Aro ghosted across the snow to the far western end of our line, stopping about ten yards from Amun and Kebi. The nearby wolves bristled angrily but held their positions.

"Ah, Amun, my southern neighbor!" Aro said warmly. "It has been so long since you've visited me."

Amun was motionless with anxiety, Kebi a statue at his side. "Time means little; I never notice its passing," Amun said through unmoving lips.

"So true," Aro agreed. "But maybe you had another reason to stay away?"

Amun said nothing.

"It can be terribly time-consuming to organize newcomers into a coven.
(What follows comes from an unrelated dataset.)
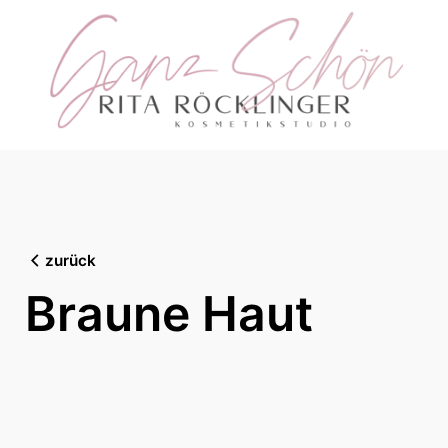
Skip
to
content
zurück
Braune Haut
I know that well! I'm grateful I have others to deal with the tedium. I'm glad your new additions have fit in so well. I would have loved to have been introduced. I'm sure you were meaning to come to see me soon."

"Of course," Amun said, his tone so emotionless that it was impossible to tell if there was any fear or sarcasm in his assent.

"Oh well, we're all together now! Isn't it lovely?"

Amun nodded, his face blank.

"But the reason for your presence here is not as pleasant, unfortunately. Carlisle called on you to witness?"

"Yes."

"And what did you witness for him?"

Amun spoke with the same cold lack of emotion. "I've observed the child in question. It was evident almost immediately that she was not an immortal child - "

"Perhaps we should define our terminology," Aro interrupted, "now that there seem to be new classifications. By immortal child, you mean of course a human child who had been bitten and thus transformed into a vampire."

"Yes, that's what I meant."

"What else did you observe about the child?"

"The same things that you surely saw in Edward's mind. That the child is his biologically. That she grows. That she learns."

"Yes, yes," Aro said, a hint of impatience in his otherwise amiable tone. "But specifically in your few weeks here, what did you see?"